Random stuff: Writer Oliver Crawford was inspired by the viewing of the 1939 film Five Came Back. David Gerrold, who wrote The Trouble with Tribbles, called The Galileo Seven a rip-off of the Jimmy Stewart film The Flight of the Phoenix.

Not one of the best in the series, but entertaining, with some good character development, this one earns three-and-a-half Enterprises:




"You may be able to beat your next captain at chess."—Kirk

Court Martial
Stardate: 2947.3
Original Airdate: February 2, 1967
Director: Marc Daniels

Often, episodes of Star Trek incorporate other genre elements into the sci-fi setting, stretching the conventions of the genre. Some of these episodes were more successful than others. Court Martial employs many of the conventions of the courtroom thriller, but with a refreshing sci-fi twist. The result is an entertaining episode, but one that suffers from too many problems to enter into the hall of classics.

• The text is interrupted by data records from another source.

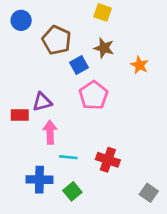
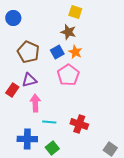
brown pentagon: (57, 40) -> (28, 52), moved
brown star: (104, 48) -> (68, 32), moved
orange star: (139, 65) -> (75, 52), moved
red rectangle: (20, 115) -> (12, 90), turned -56

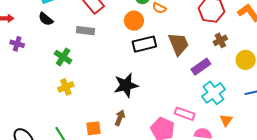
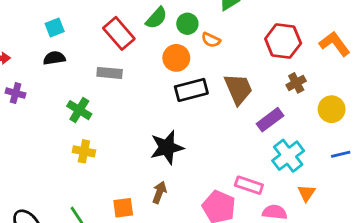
black semicircle: (46, 19) -> (54, 58), turned 133
yellow cross: (66, 87) -> (84, 151), turned 35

Looks like the end for Kirk! Enterprise Officer Ben Finney (Richard Webb) was taking a reading in one of the ship's ion pods when the vessel passed through an ion storm. Kirk was forced to eject the pod, killing Finney. However, his account of the situation (that he ejected the pod after a red alert had been declared) differs from the recorded computer logs—it shows he ejected while still on yellow. He's brought in for trial, and things look bleak. Meanwhile, the rest of the crew races to discover the reason for the disparity in the two stories.

Court Martial is definitely watchable, but it suffers from many of the same problems as a lot of early Trek: too much focus on Kirk, and not enough on the rest of the crew. The plot itself is compelling enough, but it's full of exposition—the passages explaining Kirk's previous involvement with the dead crewman are particularly ponderous and heavy-handed. Still, the ending is quite nice, and the courtroom scenes are unintentionally amusing, with a lot of grandiose talk about "rights of the accused".

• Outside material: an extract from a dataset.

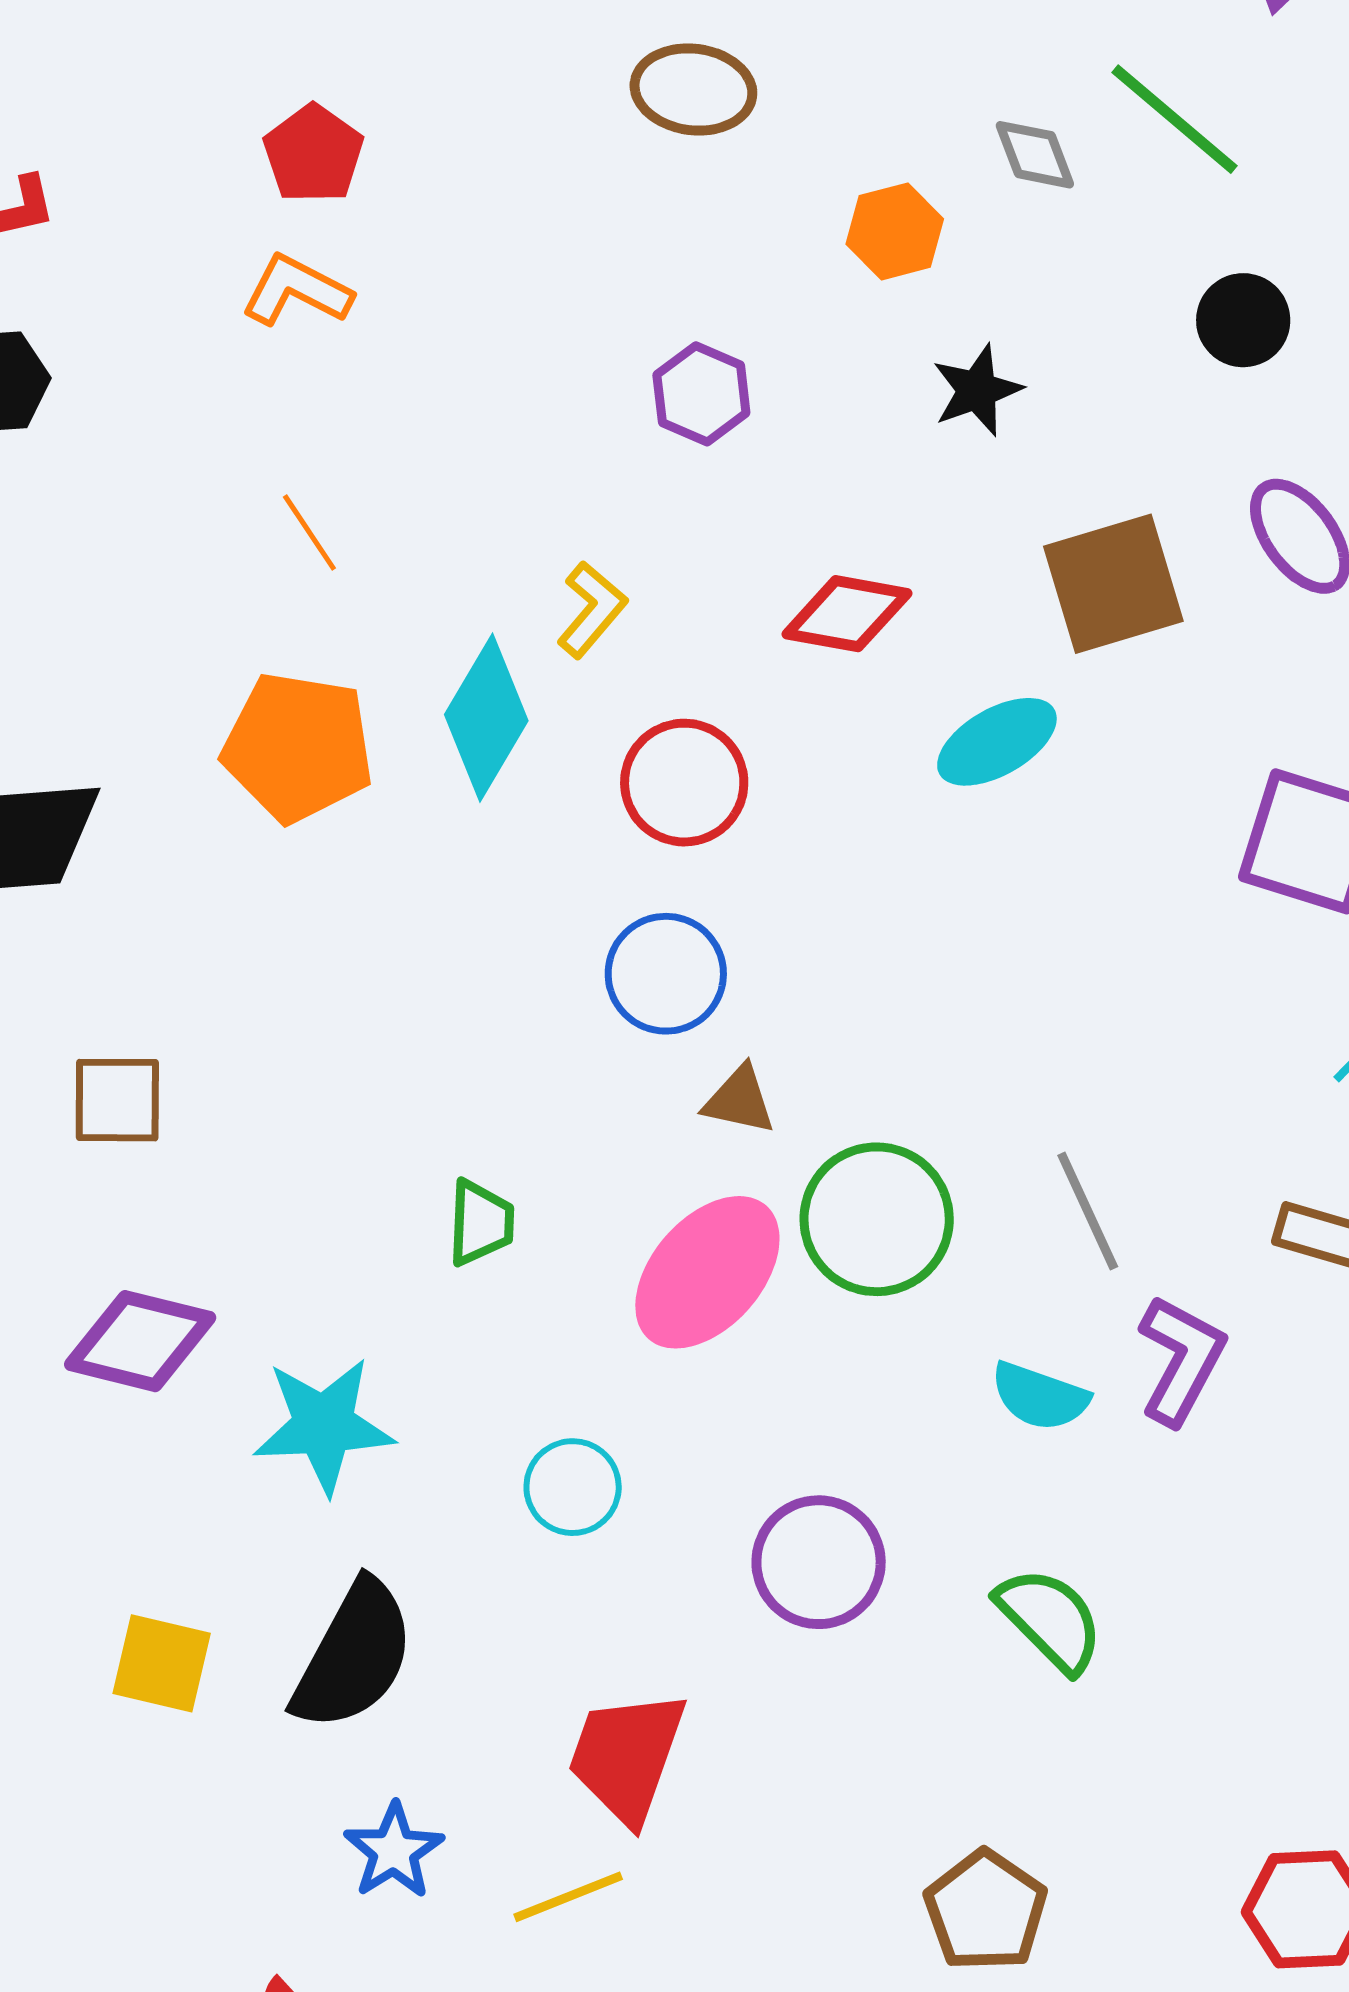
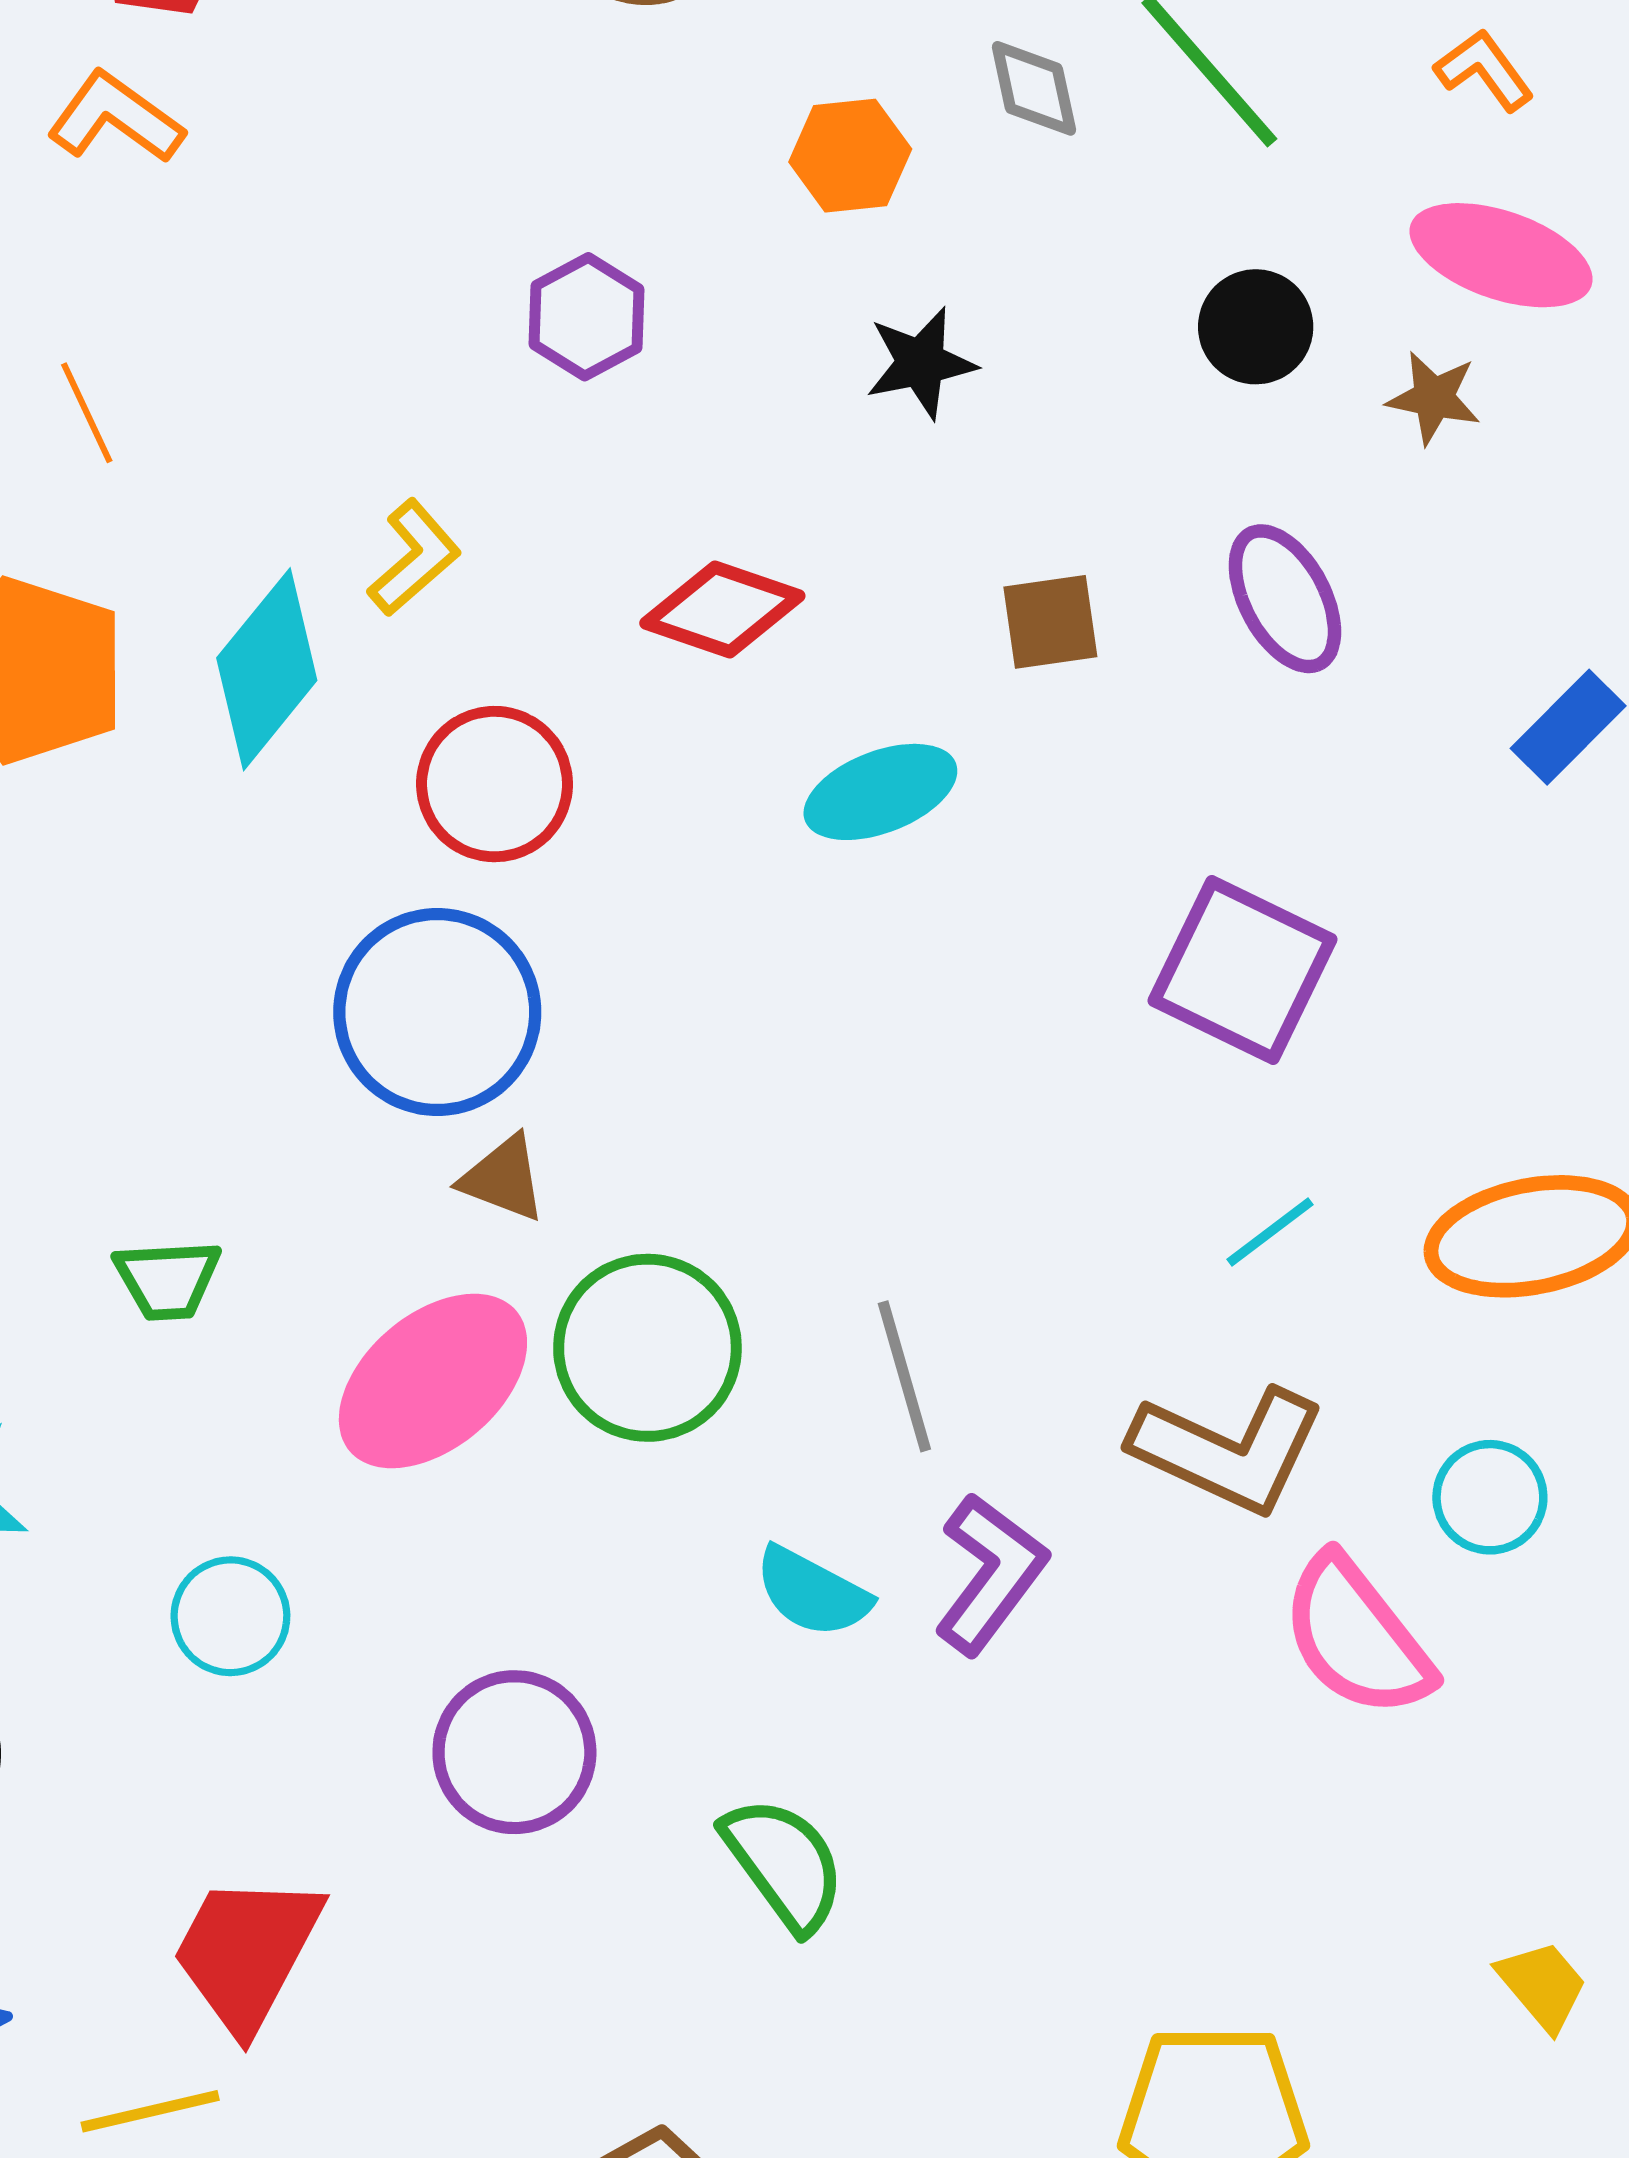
brown square: (1113, 584) -> (1050, 622), size x0.6
blue circle: (666, 974) -> (437, 1012), size x1.4
green trapezoid: (481, 1223) -> (168, 1279), turned 76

Random stuff: Sets and props from this episode were reused in The Menagerie, as the two were taped back to back. Kirk, describing the amazing "auditory sensor" on the ship, explains that they can increase its sensitivity by an "order of one to the fourth power," which I guess sounds more impressive that just saying "one."

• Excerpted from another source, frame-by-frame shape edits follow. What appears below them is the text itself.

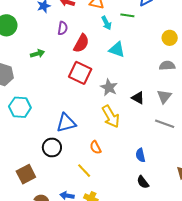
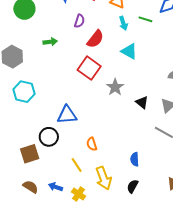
yellow arrow: (111, 116) -> (104, 178), moved
brown square: (26, 174) -> (30, 154), moved
black semicircle: (143, 182) -> (133, 186), turned 56

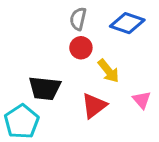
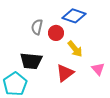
gray semicircle: (78, 19) -> (37, 27), moved
blue diamond: (127, 23) -> (74, 16), moved

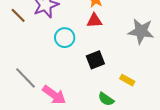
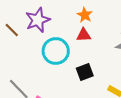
cyan circle: (65, 38) -> (56, 51), size x1.4

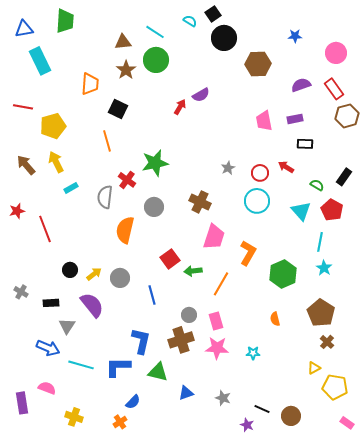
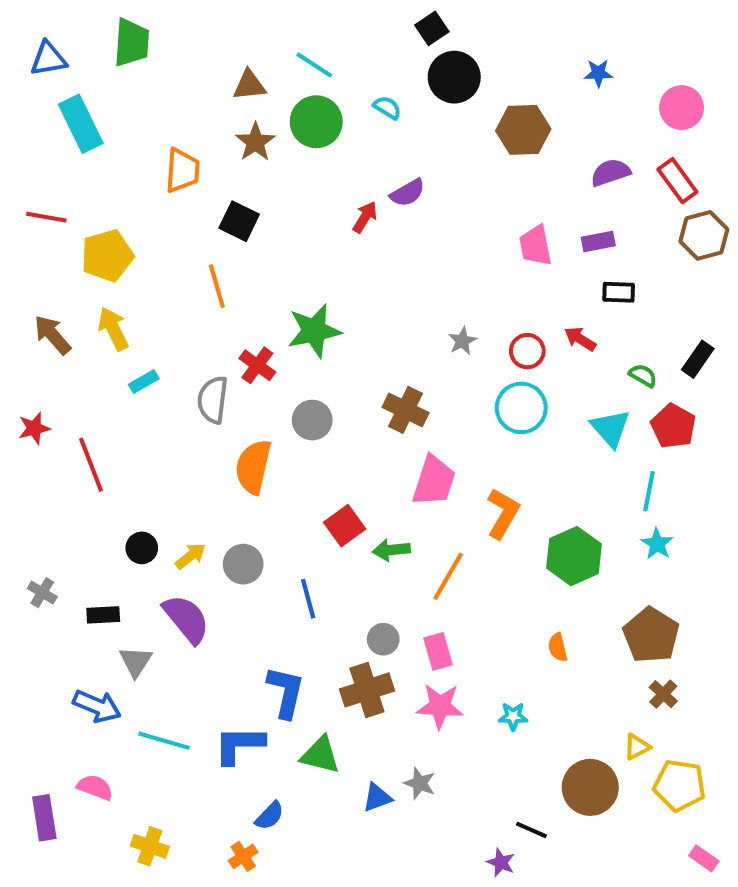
cyan semicircle: (190, 21) -> (387, 108), moved
gray star: (223, 398) -> (420, 783), moved
brown circle: (291, 416) -> (590, 787), moved, size x1.4

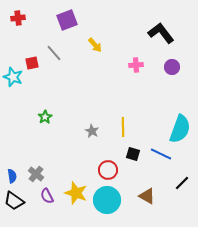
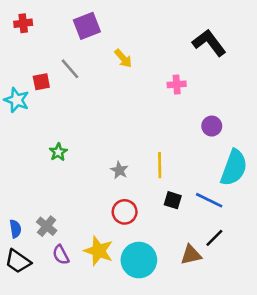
purple circle: (172, 67) -> (212, 126), moved
red circle: (108, 170) -> (125, 212), moved
black line: (182, 183) -> (214, 238), moved
brown triangle: (147, 196) -> (191, 255), turned -42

Two-and-a-half Enterprises:



Rating for Style: B
Rating for Substance: B-

 

Image Transfer

 One
Aspect Ratio1.33:1 - Full Frame
Original Aspect Ratioyes
Anamorphicno


Image Transfer Review: Like the rest of the series, the transfers here are quite good. The image is crisp, with nice strong colors. There is a fair amount of visible grain, and some minor scratches or nicks on the film elements, but overall, the episodes look comparable to any other in the collection.

Image Transfer Grade: B+

 

Audio Transfer

 LanguageRemote Access
Dolby Digital
5.1
Englishno


Audio Transfer Review: And again, the sound mix measures up to other Trek releases as well. Nice separation of the elements without sounding too gimmicky. Dialogue is always clear, and sound effects put the main soundstage to good use.

Audio Transfer Grade: B+

 

Disc Extras

Static menu
Scene Access with 14 cues and remote access
Subtitles/Captions in English with remote access
2 TV Spots/Teasers
Packaging: Amaray
Picture Disc
1 Disc
1-Sided disc(s)
Layers: single

Extras Review: Extras are limited to one short, spoiler-packed TV spot for each episode.

Extras Grade: D-

 

Final Comments

This disc features Paramount's usual stellar restoration work, just like the rest of the discs in the series. With one solid, entertaining episode, and one that is very important in terms of early character development, this is a worthy addition to a Trek fan's collection.